Basophils are increased and express increased levels of interleukin-4 in the parotid lesions of Kimura disease

Manabu Nonaka 1,, Eri Sakitani 1, Erika Ono 1, Yukie Yamamura 1, Yukako Seo 1, Noriyuki Shibata 2, Ruby Pawankar 3, Toshio Yoshihara 4
PMCID: PMC5663750  PMID: 29094020

Abstract

Background

Kimura disease (KD) is a systemic soft-tissue disease that leads to formation of painless masses in lymph nodes, with the highest predilection for the head and neck and especially the parotid gland. KD lesions are characterized by marked eosinophil infiltration, production of IgE and increased expression of T-helper type 2 (Th2) cytokines (interleukin [IL]-4, IL-5, etc.). Skewing to a Th2 inflammation is also demonstrated in the peripheral blood, with elevated eosinophils and high IgE levels. It is thought that basophils may play important roles in orchestrating this Th2 inflammation via IL-4 production leading to the induction of IgE synthesis as well as eosinophil infiltration. However, there are no reports as yet on the role of basophils in KD.

Objective

The present study was performed to investigate the potential role of basophils in the pathogenesis of KD. In this context we also examined the expression of IL-4 in basophils in the KD lesions.

Methods

By immunohistochemistry using a monoclonal antibody against a basophil marker ProMBP1 we investigated the number and distribution of basophils in the KD lesions. By double immunohistochemistry we analyzed the colocalization of IL-4 in basophils.

Results

There was an increased number of basophils infiltrating the KD parotid gland lesions as compared to that in normal control parotid tissue. By double-immunofluorescence we found that approximately 7% of IL-4-positive cells in KD patients' parotid glands were basophils.

Conclusion

Basophils may also play a role in the pathogenesis of KD, leading to the induction of IgE synthesis and eosinophil infiltration.

Keywords: Kimura disease, Parotid gland, Basophils, Interleukin-4, Immunohistochemistry

INTRODUCTION

Kimura disease (KD) is a chronic inflammatory disease that leads to formation of painless masses in soft tissues and lymph nodes throughout the body [1]. The lesions are most common in the head and neck and especially in the parotid gland, where they are suggestive of tumors.
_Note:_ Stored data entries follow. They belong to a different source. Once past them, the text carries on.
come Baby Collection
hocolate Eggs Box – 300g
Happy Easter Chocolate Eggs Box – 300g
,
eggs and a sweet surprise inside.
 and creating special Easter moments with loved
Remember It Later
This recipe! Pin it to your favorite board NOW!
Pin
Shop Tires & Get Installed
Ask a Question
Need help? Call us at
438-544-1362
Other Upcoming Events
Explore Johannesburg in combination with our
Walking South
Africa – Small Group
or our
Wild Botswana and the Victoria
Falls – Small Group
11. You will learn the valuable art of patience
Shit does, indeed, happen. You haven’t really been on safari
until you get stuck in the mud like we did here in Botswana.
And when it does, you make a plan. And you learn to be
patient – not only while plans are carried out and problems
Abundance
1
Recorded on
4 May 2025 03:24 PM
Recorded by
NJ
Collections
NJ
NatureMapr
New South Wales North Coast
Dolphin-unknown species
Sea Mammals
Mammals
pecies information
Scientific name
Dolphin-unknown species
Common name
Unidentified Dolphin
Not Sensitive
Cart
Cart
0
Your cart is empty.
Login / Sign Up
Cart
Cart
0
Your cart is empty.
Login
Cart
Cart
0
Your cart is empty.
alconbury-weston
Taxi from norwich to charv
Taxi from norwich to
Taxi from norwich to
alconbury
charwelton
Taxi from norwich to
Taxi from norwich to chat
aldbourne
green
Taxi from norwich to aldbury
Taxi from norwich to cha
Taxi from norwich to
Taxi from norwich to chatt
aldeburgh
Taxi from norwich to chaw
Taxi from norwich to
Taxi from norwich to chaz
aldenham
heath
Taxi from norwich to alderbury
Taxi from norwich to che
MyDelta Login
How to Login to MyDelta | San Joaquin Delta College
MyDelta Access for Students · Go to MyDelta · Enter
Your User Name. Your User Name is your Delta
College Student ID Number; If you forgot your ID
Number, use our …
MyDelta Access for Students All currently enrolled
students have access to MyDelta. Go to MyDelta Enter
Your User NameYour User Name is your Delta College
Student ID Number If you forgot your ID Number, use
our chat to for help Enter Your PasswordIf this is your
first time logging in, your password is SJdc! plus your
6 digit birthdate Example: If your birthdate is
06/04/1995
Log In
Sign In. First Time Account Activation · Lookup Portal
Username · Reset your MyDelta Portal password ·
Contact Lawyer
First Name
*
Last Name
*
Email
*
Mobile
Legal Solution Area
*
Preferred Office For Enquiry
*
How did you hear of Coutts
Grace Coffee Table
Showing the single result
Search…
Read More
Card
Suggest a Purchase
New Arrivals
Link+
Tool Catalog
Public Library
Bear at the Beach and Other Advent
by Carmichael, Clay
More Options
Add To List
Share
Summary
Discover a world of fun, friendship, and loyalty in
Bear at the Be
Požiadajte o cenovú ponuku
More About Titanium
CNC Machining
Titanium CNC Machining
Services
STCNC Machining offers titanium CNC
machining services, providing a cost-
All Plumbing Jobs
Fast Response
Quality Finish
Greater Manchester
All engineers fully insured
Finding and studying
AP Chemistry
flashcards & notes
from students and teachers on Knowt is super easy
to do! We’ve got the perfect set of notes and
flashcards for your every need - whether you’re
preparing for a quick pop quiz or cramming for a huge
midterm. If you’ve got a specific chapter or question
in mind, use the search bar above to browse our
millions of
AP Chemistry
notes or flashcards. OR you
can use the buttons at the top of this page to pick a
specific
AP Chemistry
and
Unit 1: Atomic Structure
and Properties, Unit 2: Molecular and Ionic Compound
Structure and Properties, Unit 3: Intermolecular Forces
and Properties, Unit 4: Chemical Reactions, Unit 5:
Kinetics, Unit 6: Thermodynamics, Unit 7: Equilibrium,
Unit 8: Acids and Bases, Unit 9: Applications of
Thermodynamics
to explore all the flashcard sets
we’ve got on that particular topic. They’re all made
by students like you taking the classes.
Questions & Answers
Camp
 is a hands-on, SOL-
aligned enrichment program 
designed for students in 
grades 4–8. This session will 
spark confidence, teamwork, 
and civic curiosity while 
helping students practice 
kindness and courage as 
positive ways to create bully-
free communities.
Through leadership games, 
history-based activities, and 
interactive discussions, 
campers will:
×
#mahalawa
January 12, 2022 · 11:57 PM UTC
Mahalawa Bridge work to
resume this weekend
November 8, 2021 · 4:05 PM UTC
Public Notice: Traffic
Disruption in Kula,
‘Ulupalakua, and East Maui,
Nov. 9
The pathogenesis of KD remains unclear. However, KD is characterized by elevated eosinophils and high IgE levels in the peripheral blood, and infiltration of the lesional sites by eosinophils, T-helper type 2 (Th2) cells and mast cells. Th2 cytokines not only induce IgE synthesis, but also upregulate CC chemokines, which can then lead to the infiltration of eosinophils into the tissue. These inflammatory characteristics are important in the pathogenesis of KD [2,3].

Basophils are known to play a crucial role in IgE-mediated allergic diseases through the release of inflammatory mediators like interleukin (IL)-4 and IL-13 [4].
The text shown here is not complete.